L’aiguille marquait onze heures à la petite pendule d’ivoire placée sur le manteau de la cheminée, quand elle entendit gratter à sa porte. Quelle fut la surprise de Pauline, en répondant à cet appel, de voir la petite Blanche entrer dans la chambre !

— Eh quoi ! ma petite fleur des bois, qu’est-ce qui peut bien t’amener ici ce soir ? s’écria-t-elle.

L’enfant courut à sa marraine et ne répondit pas d’abord ; mais quelque chose dans son regard faisait soupçonner que tout n’allait pas bien. Sa présence même à pareille heure était l’indice d’événements inusités, car Pauline savait que Blanche n’avait jamais passé une nuit hors de la cabine de Batoche.

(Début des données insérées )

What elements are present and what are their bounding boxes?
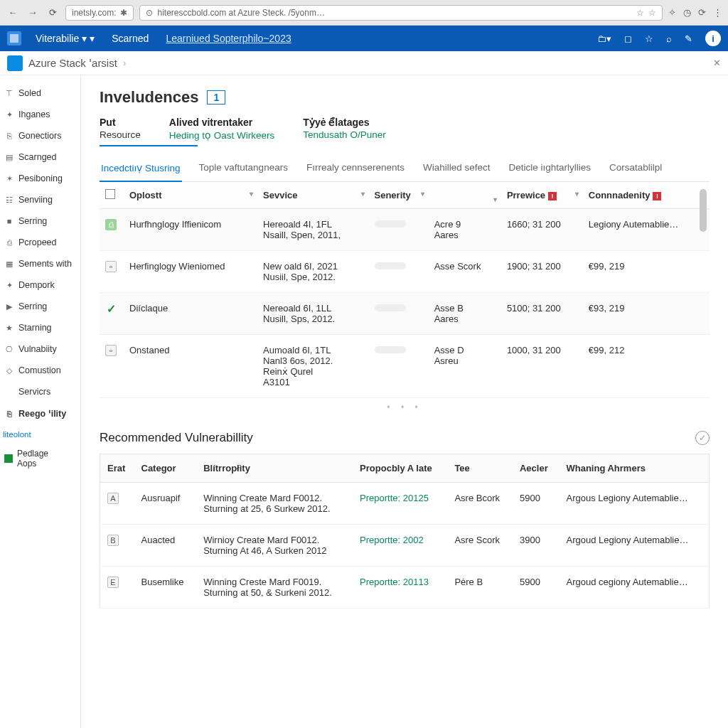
user-avatar[interactable]: i bbox=[705, 31, 721, 46]
chevron-down-icon[interactable]: ▾ bbox=[493, 196, 497, 203]
sidebar-item-10[interactable]: ▶Serring bbox=[0, 296, 80, 317]
chevron-down-icon[interactable]: ▾ bbox=[361, 190, 365, 198]
sidebar-item-13[interactable]: ◇Comustion bbox=[0, 360, 80, 381]
ext-icon[interactable]: ✧ bbox=[668, 7, 676, 18]
rec-col-header-4[interactable]: Tee bbox=[447, 454, 513, 483]
sidebar-item-8[interactable]: ▦Sements with bbox=[0, 253, 80, 274]
address-bar[interactable]: ⊙ hiteresccbold.com at Azure Steck. /5yo… bbox=[139, 5, 663, 21]
filter-0[interactable]: PutResource bbox=[100, 117, 141, 141]
cell-asset: Asse D Asreu bbox=[429, 335, 501, 398]
filter-value: Tendusath O/Puner bbox=[303, 129, 385, 140]
section2-check-icon[interactable]: ✓ bbox=[695, 431, 710, 445]
table-row[interactable]: ✓ Diíclaque Nereoald 6I, 1LL Nusill, Sps… bbox=[100, 293, 710, 335]
chrome-toolbar-right: ✧ ◷ ⟳ ⋮ bbox=[668, 7, 722, 18]
filter-2[interactable]: Tẏyė ểlatagesTendusath O/Puner bbox=[303, 117, 385, 141]
sidebar-item-14[interactable]: Servicrs bbox=[0, 381, 80, 402]
scrollbar-thumb[interactable] bbox=[700, 189, 707, 232]
edit-icon[interactable]: ✎ bbox=[685, 33, 692, 44]
rec-col-header-5[interactable]: Aecler bbox=[513, 454, 559, 483]
header-tab-learned[interactable]: Learniued Sopterphilo~2023 bbox=[163, 33, 294, 44]
rec-table-row[interactable]: E Busemlike Winning Creste Mard F0019. S… bbox=[100, 567, 710, 609]
refresh2-icon[interactable]: ⟳ bbox=[698, 7, 706, 18]
sidebar-item-2[interactable]: ⎘Gonectiors bbox=[0, 125, 80, 146]
col-header-3[interactable]: Senerity▾ bbox=[369, 182, 429, 209]
col-header-2[interactable]: Sevvice▾ bbox=[257, 182, 368, 209]
rec-col-header-0[interactable]: Erat bbox=[100, 454, 134, 483]
cell-severity bbox=[369, 293, 429, 335]
subtab-1[interactable]: Tople vaftutangnears bbox=[198, 155, 289, 181]
close-blade-button[interactable]: ✕ bbox=[713, 58, 721, 68]
col-header-0[interactable] bbox=[100, 182, 124, 209]
filter-label: Alived vitrentaker bbox=[169, 117, 275, 128]
sidebar-item-label: Vulnabiity bbox=[18, 344, 57, 354]
rec-cell-tee: Asre Bcork bbox=[447, 483, 513, 525]
header-tab-label: Scarned bbox=[112, 33, 149, 44]
subtab-2[interactable]: Fırrealy cennserenents bbox=[305, 155, 406, 181]
sidebar-item-9[interactable]: ✦Dempork bbox=[0, 274, 80, 296]
menu-icon[interactable]: ⋮ bbox=[713, 7, 722, 18]
sidebar-item-3[interactable]: ▤Scarnged bbox=[0, 146, 80, 168]
notification-icon[interactable]: ◻ bbox=[624, 33, 632, 44]
select-all-checkbox[interactable] bbox=[105, 189, 115, 199]
subtab-4[interactable]: Deticle iıghtarlyllies bbox=[508, 155, 593, 181]
rec-cell-wh: Argous Legiony Autemablie… bbox=[559, 483, 709, 525]
row-status-icon: ⎙ bbox=[105, 219, 117, 230]
header-tab-scarned[interactable]: Scarned bbox=[109, 33, 151, 44]
col-header-5[interactable]: Prrewice!▾ bbox=[501, 182, 583, 209]
chevron-down-icon[interactable]: ▾ bbox=[250, 190, 253, 198]
chevron-down-icon[interactable]: ▾ bbox=[575, 190, 579, 198]
cell-severity bbox=[369, 251, 429, 293]
pager-dots[interactable]: • • • bbox=[100, 398, 710, 417]
sidebar-package[interactable]: Pedlage Aops bbox=[0, 444, 80, 473]
col-header-4[interactable]: ▾ bbox=[429, 182, 501, 209]
search-icon[interactable]: ⌕ bbox=[666, 33, 672, 44]
favorite-icon[interactable]: ☆ bbox=[645, 33, 653, 44]
bookmark-star2-icon[interactable]: ☆ bbox=[648, 8, 656, 18]
table-row[interactable]: ▫ Onstaned Aumoald 6I, 1TL Nanl3 6os, 20… bbox=[100, 335, 710, 398]
table-scrollbar[interactable] bbox=[700, 182, 707, 417]
subtab-3[interactable]: Wiahilled sefect bbox=[422, 155, 492, 181]
header-tab-viterabilie[interactable]: Viterabilie ▾ ▾ bbox=[33, 33, 97, 44]
sidebar-item-11[interactable]: ★Starning bbox=[0, 317, 80, 338]
breadcrumb-bar: Azure Stack ꞌarsist › ✕ bbox=[0, 51, 728, 75]
sidebar-group-rego[interactable]: ⎘ Reego ꞌility bbox=[0, 402, 80, 424]
bookmark-star-icon[interactable]: ☆ bbox=[636, 8, 644, 18]
rec-col-header-2[interactable]: Blítrropłìty bbox=[196, 454, 353, 483]
subtab-0[interactable]: Incedctiıṿ Stusring bbox=[100, 155, 182, 182]
col-header-1[interactable]: Oplostt▾ bbox=[124, 182, 257, 209]
col-header-6[interactable]: Connnadenity!▾ bbox=[583, 182, 710, 209]
briefcase-icon[interactable]: 🗀▾ bbox=[597, 33, 611, 44]
table-row[interactable]: ▫ Herfinglogy Wieniomed New oald 6I, 202… bbox=[100, 251, 710, 293]
app-logo-icon[interactable] bbox=[7, 31, 21, 46]
sidebar-icon: ⊤ bbox=[4, 88, 14, 98]
sidebar-item-7[interactable]: ⎙Pcropeed bbox=[0, 232, 80, 253]
section2-title: Recommended Vulnerabillity bbox=[100, 431, 253, 445]
sidebar-item-12[interactable]: ⎔Vulnabiity bbox=[0, 338, 80, 360]
table-row[interactable]: ⎙ Hurfhnglogy Iffienicom Hereoald 4I, 1F… bbox=[100, 209, 710, 251]
reload-button[interactable]: ⟳ bbox=[46, 6, 60, 20]
sidebar-sublink[interactable]: liteolont bbox=[0, 424, 80, 444]
rec-col-header-6[interactable]: Whaning Ahrmers bbox=[559, 454, 709, 483]
chevron-down-icon[interactable]: ▾ bbox=[421, 190, 424, 198]
page-title-text: Inveludences bbox=[100, 88, 198, 107]
rec-col-header-1[interactable]: Categor bbox=[134, 454, 197, 483]
subtab-5[interactable]: Corsatablilpl bbox=[608, 155, 663, 181]
browser-tab-1[interactable]: inetsly.com: ✱ bbox=[65, 5, 134, 21]
sidebar-item-label: Senviing bbox=[18, 195, 53, 205]
rec-table-row[interactable]: B Auacted Wirnioy Create Mard F0012. Stu… bbox=[100, 525, 710, 567]
breadcrumb-text[interactable]: Azure Stack ꞌarsist bbox=[28, 57, 117, 70]
rec-col-header-3[interactable]: Propocbly A late bbox=[353, 454, 447, 483]
sidebar-item-1[interactable]: ✦Ihganes bbox=[0, 104, 80, 125]
filter-1[interactable]: Alived vitrentakerHeding tọ Oast Wirkeer… bbox=[169, 117, 275, 141]
sidebar-item-4[interactable]: ✶Pesiboning bbox=[0, 168, 80, 189]
filter-value: Resource bbox=[100, 129, 141, 140]
back-button[interactable]: ← bbox=[6, 6, 20, 20]
sidebar-item-6[interactable]: ■Serring bbox=[0, 210, 80, 232]
title-count-badge: 1 bbox=[207, 90, 225, 105]
forward-button[interactable]: → bbox=[26, 6, 40, 20]
clock-icon[interactable]: ◷ bbox=[683, 7, 691, 18]
sidebar-item-label: Sements with bbox=[18, 259, 72, 269]
sidebar-item-5[interactable]: ☷Senviing bbox=[0, 189, 80, 210]
sidebar-item-0[interactable]: ⊤Soled bbox=[0, 82, 80, 104]
rec-table-row[interactable]: A Ausruapif Winning Create Mard F0012. S… bbox=[100, 483, 710, 525]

— Es-tu seule, ma chérie, demanda-t-elle

— Oh ! non, marraine, grand-père est avec moi.

— Où ?

— En bas.

— Y a-t-il quelqu’un avec lui ?

— Oui, M. Belmont est avec lui. Grand-père est venu voir M. Belmont.

— Ces paroles rassurèrent quelque peu Pauline. Elle savait que Batoche venait rarement, s’il venait jamais à la ville, mais probablement les circonstances actuelles l’avaient forcé à faire cette démarche ce soir, et il avait amené sa petite fille avec lui en cas qu’il dût tarder trop longtemps. Elle se hâta donc de détacher le bonnet et le manteau de l’enfant.

— Viens près du feu, dit-elle, et chauffe-toi pendant que je te tire des gâteaux et des confitures du buffet.

Tout en parlant, elle remarqua un regard étrange dans les yeux de la petite fille.